Yesterday, June, 25 Bill Cunningham, fashion photographer of the New York Times, left us at 87 years old.
But Bill was not just that, Bill was a living legend. That smiling little man who made of New York City his personal office where he was taking pictures of unusual models on those streets which, through the lens of his camera, became like real catwalks of a fashion show.
A humble man, an artist, able to capture beauty and whimsy around us. From hatter for the stars with three jobs, to fashion journalist and pioneer of street style fashion photography.
Roamed the streets of New York looking like a tourist in his blue jacket, he lived in a small apartment in the Carnegie Hall Building surrounded by artists (including his famous neighbor Editta Sherman, portrayed in this famous shot by Cunningham himself).

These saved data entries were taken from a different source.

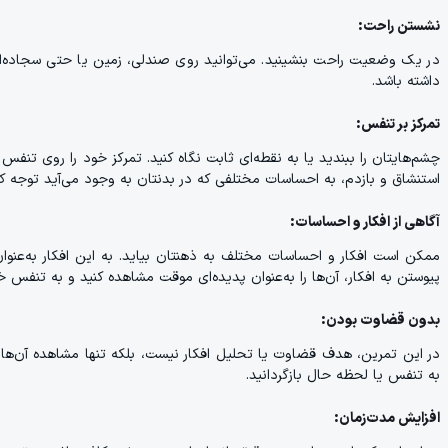
نشستن راحت:
در یک وضعیت راحت بنشینید. می‌توانید روی صندلی، زمین یا حتی سجاده‌ا
داشته باشد.
تمرکز بر تنفس:
چشم‌هایتان را ببندید یا به نقطه‌ای ثابت نگاه کنید. تمرکز خود را روی تنفس
استنشاق و بازدم، به احساسات مختلفی که در بدنتان به وجود می‌آید توجه کن
آگاهی از افکار و احساسات:
ممکن است افکار و احساسات مختلف به ذهنتان بیاید. به این افکار به‌عنوان
پیوستن به افکار، آن‌ها را به‌عنوان پدیده‌ای موقت مشاهده کنید و به تنفس خ
بدون قضاوت بودن:
در این تمرین، هدف قضاوت یا تحلیل افکار نیست، بلکه تنها مشاهده آن‌ها ا
به تنفس یا لحظه حال بازگردانید.
افزایش مدت‌زمان: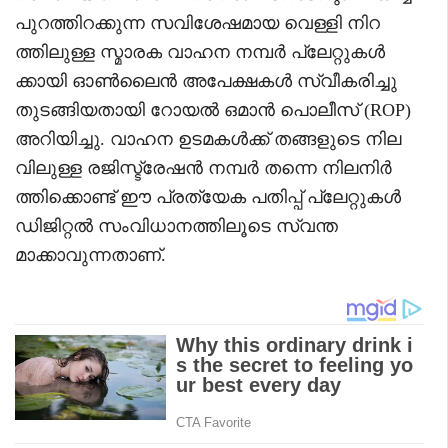
പുറത്തിറക്കുന്ന സവിശേഷമായ വെള്ളി നിറ
ത്തിലുള്ള സ്മാരക വാഹന നമ്പർ പ്ലേറ്റുകൾ
ക്കായി ഓൺലൈൻ അപേക്ഷകൾ സ്വീകരിച്ചു
തുടങ്ങിയതായി റോയൽ ഒമാൻ പൊലീസ് (ROP)
അറിയിച്ചു. വാഹന ഉടമകൾക്ക് തങ്ങളുടെ നില
വിലുള്ള രജിസ്ട്രേഷൻ നമ്പർ തന്നെ നിലനിർ
ത്തിക്കൊണ്ട് ഈ പ്രത്യേക പതിപ്പ് പ്ലേറ്റുകൾ
ഡിജിറ്റൽ സംവിധാനത്തിലൂടെ സ്വന്ത
മാക്കാവുന്നതാണ്.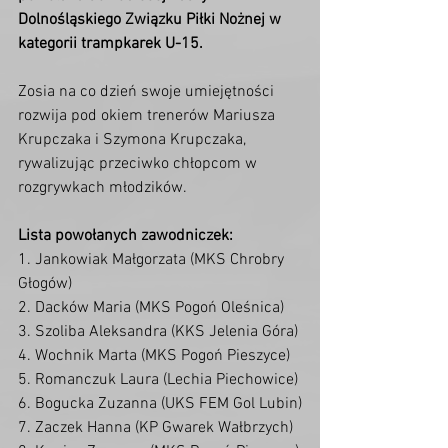
Dolnośląskiego Związku Piłki Nożnej w 
kategorii trampkarek U-15. 
Zosia na co dzień swoje umiejętności 
rozwija pod okiem trenerów Mariusza 
Krupczaka i Szymona Krupczaka, 
rywalizując przeciwko chłopcom w 
rozgrywkach młodzików.
Lista powołanych zawodniczek:
1. Jankowiak Małgorzata (MKS Chrobry 
Głogów)
2. Dacków Maria (MKS Pogoń Oleśnica)
3. Szoliba Aleksandra (KKS Jelenia Góra)
4. Wochnik Marta (MKS Pogoń Pieszyce)
5. Romanczuk Laura (Lechia Piechowice)
6. Bogucka Zuzanna (UKS FEM Gol Lubin)
7. Zaczek Hanna (KP Gwarek Wałbrzych)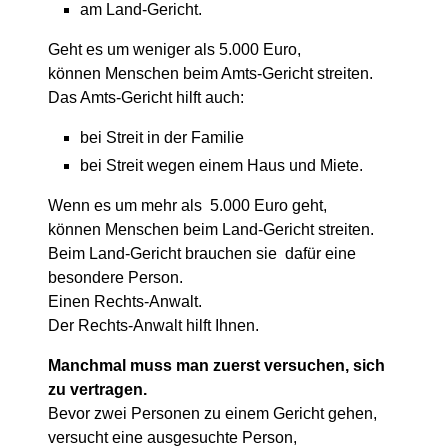
am Land-Gericht.
Geht es um weniger als 5.000 Euro,
können Menschen beim Amts-Gericht streiten.
Das Amts-Gericht hilft auch:
bei Streit in der Familie
bei Streit wegen einem Haus und Miete.
Wenn es um mehr als 5.000 Euro geht,
können Menschen beim Land-Gericht streiten.
Beim Land-Gericht brauchen sie dafür eine
besondere Person.
Einen Rechts-Anwalt.
Der Rechts-Anwalt hilft Ihnen.
Manchmal muss man zuerst versuchen, sich
zu vertragen.
Bevor zwei Personen zu einem Gericht gehen,
versucht eine ausgesuchte Person,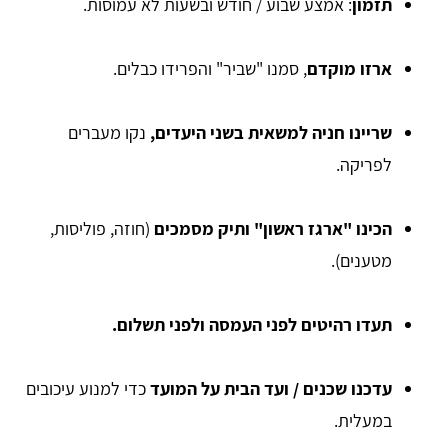
תזמון
: אמצע שבוע / חודש ובשעות לא עמוסות.
ארזו מוקדם
, סמנו "שביר" והפרידו כבלים.
שריינו חניה למשאית בשני היעדים,
נקו מעברים
לפריקה.
הכינו "ארגז ראשון" ותיק מסמכים
(חוזה, פוליסות,
מטענים).
תעדו רהיטים לפני העמסה ולפני תשלום.
עדכנו שכנים / ועד הבית על המועד
כדי למנוע עיכובים
במעלית.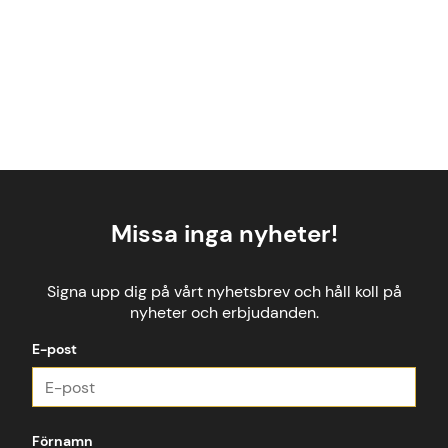
Missa inga nyheter!
Signa upp dig på vårt nyhetsbrev och håll koll på
nyheter och erbjudanden.
E-post
Förnamn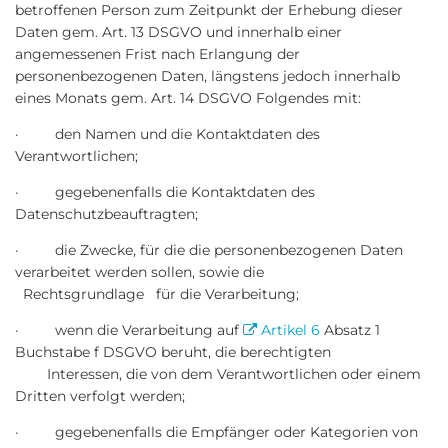
betroffenen Person zum Zeitpunkt der Erhebung dieser
Daten gem. Art. 13 DSGVO und innerhalb einer
angemessenen Frist nach Erlangung der
personenbezogenen Daten, längstens jedoch innerhalb
eines Monats gem. Art. 14 DSGVO Folgendes mit:
· den Namen und die Kontaktdaten des
Verantwortlichen;
· gegebenenfalls die Kontaktdaten des
Datenschutzbeauftragten;
· die Zwecke, für die die personenbezogenen Daten
verarbeitet werden sollen, sowie die
Rechtsgrundlage für die Verarbeitung;
· wenn die Verarbeitung auf
Artikel 6
Absatz 1
Buchstabe f DSGVO beruht, die berechtigten
Interessen, die von dem Verantwortlichen oder einem
Dritten verfolgt werden;
· gegebenenfalls die Empfänger oder Kategorien von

Riding his bicycle through New York, invisible and discreet, with kind eyes and full of wonder to see wonderfully dressed women and “take a note” with his camera. And his eye was that of the New York Times “On the Street”, ’cause on the street, according to Cunningham, you could really see how fashion was interpreted by ordinary people, far more interesting to him then celebrities.
And with the hope of one day being able to see all those pictures never published, we say goodbye today, after half a century of photographs and fine clothes, to the first true admirer of the street and its people that was brave enough to give the fashion world a new perspective. Goodnight Bill.